What is expected
From the entries below, tally how many lines contain "arrow" and report only that figure.

Dataset extract
▬▬▬
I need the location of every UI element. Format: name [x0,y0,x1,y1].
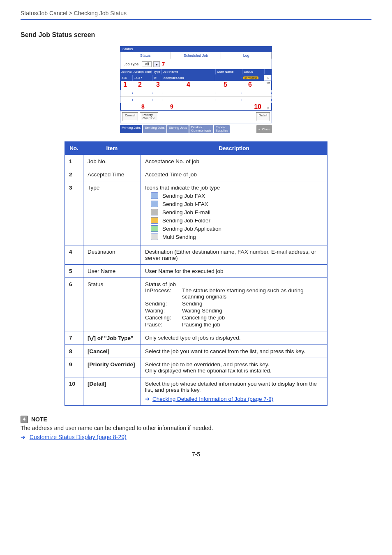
status-val: Pausing the job [182,321,323,328]
row-desc: Destination (Either destination name, FA… [141,245,327,265]
cell-time: 14:47 [133,75,152,81]
description-table: No. Item Description 1Job No.Acceptance … [65,141,327,406]
jobtype-icon [151,225,158,232]
row-item: [Cancel] [83,345,141,358]
foot-close[interactable]: ↲Close [256,125,272,133]
status-val: The status before starting sending such … [182,287,323,300]
row-desc: Select the job to be overridden, and pre… [141,358,327,377]
row-no: 8 [65,345,83,358]
marker-1: 1 [123,81,127,88]
col-name: Job Name [162,69,216,74]
scroll-up-icon[interactable]: ∧ [264,75,272,81]
icon-label: Sending Job E-mail [162,209,210,215]
col-jobno: Job No. [120,69,132,74]
note-link[interactable]: Customize Status Display (page 8-29) [30,434,127,440]
cell-user [215,77,242,79]
note-icon: ✦ [21,416,28,423]
marker-7: 7 [161,61,165,67]
row-item: User Name [83,265,141,278]
status-key: InProcess: [145,287,182,300]
row-no: 2 [65,168,83,181]
icon-label: Sending Job Application [162,226,221,232]
icon-label: Sending Job FAX [162,193,205,199]
cell-name: abc@def.com [162,75,215,81]
col-user: User Name [216,69,242,74]
marker-3: 3 [156,81,160,88]
page-indicator: 1/1 [266,82,270,85]
status-key: Sending: [145,301,182,307]
foot-paper[interactable]: Paper/ Supplies [214,125,230,133]
detail-button[interactable]: Detail [256,112,270,121]
col-type: Type [152,69,162,74]
marker-6: 6 [248,81,252,88]
foot-printing[interactable]: Printing Jobs [120,125,142,133]
marker-4: 4 [187,81,190,88]
panel-header: Status [120,46,272,52]
status-key: Waiting: [145,308,182,314]
arrow-icon: ➔ [145,396,150,402]
detail-link[interactable]: Checking Detailed Information of Jobs (p… [152,396,273,402]
row-no: 10 [65,377,83,406]
col-status: Status [242,69,265,74]
foot-storing[interactable]: Storing Jobs [167,125,189,133]
row-no: 3 [65,181,83,245]
jobtype-icon [151,192,158,199]
jobtype-select[interactable]: All [142,61,152,67]
marker-5: 5 [224,81,227,88]
row-no: 6 [65,278,83,331]
jobtype-icon [151,201,158,207]
status-key: Pause: [145,321,182,328]
tab-scheduled[interactable]: Scheduled Job [171,52,221,59]
arrow-icon: ➔ [21,434,25,440]
jobtype-icon [151,234,158,240]
row-item: Type [83,181,141,245]
row-no: 4 [65,245,83,265]
row-no: 1 [65,155,83,168]
marker-10: 10 [254,103,261,111]
row-item: [Detail] [83,377,141,406]
row-item: Destination [83,245,141,265]
row-item: Job No. [83,155,141,168]
cancel-button[interactable]: Cancel [122,112,138,121]
marker-8: 8 [141,103,145,110]
job-row[interactable]: 438 14:47 ✉ abc@def.com InProcess ∧ [120,74,272,81]
jobtype-dropdown-icon[interactable]: ▾ [153,61,160,67]
row-desc: Only selected type of jobs is displayed. [141,331,327,345]
breadcrumb: Status/Job Cancel > Checking Job Status [21,10,371,20]
note-heading: NOTE [31,416,47,423]
col-time: Accept Time [132,69,152,74]
jobtype-icon [151,217,158,224]
row-desc: Select the job you want to cancel from t… [141,345,327,358]
icon-label: Sending Job i-FAX [162,201,208,207]
section-title: Send Job Status screen [21,31,371,39]
row-item: [⋁] of "Job Type" [83,331,141,345]
jobtype-label: Job Type [122,62,140,66]
marker-9: 9 [170,103,173,110]
page-number: 7-5 [21,451,371,458]
row-no: 7 [65,331,83,345]
tab-status[interactable]: Status [120,52,171,59]
note-text: The address and user name can be changed… [21,425,371,431]
priority-override-button[interactable]: Priority Override [140,112,158,121]
row-item: Accepted Time [83,168,141,181]
cell-no: 438 [120,75,133,81]
th-no: No. [65,142,83,155]
icon-label: Sending Job Folder [162,217,210,224]
scroll-down-icon[interactable]: ∨ [267,106,270,110]
th-item: Item [83,142,141,155]
tab-log[interactable]: Log [221,52,272,59]
cell-type-icon: ✉ [152,75,162,81]
row-desc: Status of jobInProcess:The status before… [141,278,327,331]
row-desc: Icons that indicate the job typeSending … [141,181,327,245]
jobtype-icon [151,209,158,215]
row-item: [Priority Override] [83,358,141,377]
status-val: Canceling the job [182,314,323,321]
cell-status: InProcess [242,75,264,81]
icon-label: Multi Sending [162,234,196,240]
foot-sending[interactable]: Sending Jobs [143,125,166,133]
foot-device[interactable]: Device/ Communicate [189,125,213,133]
row-item: Status [83,278,141,331]
row-no: 5 [65,265,83,278]
marker-2: 2 [138,81,142,88]
row-desc: Accepted Time of job [141,168,327,181]
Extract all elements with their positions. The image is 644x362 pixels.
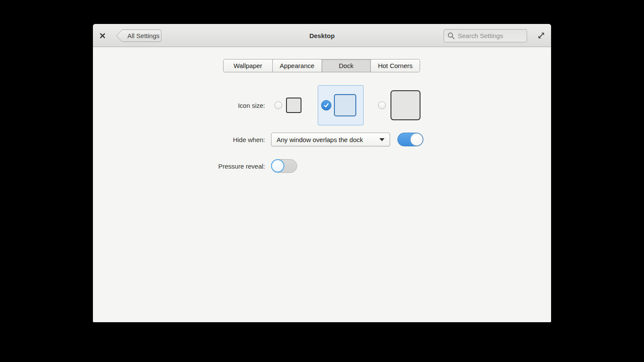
▬▬▬
Reply
2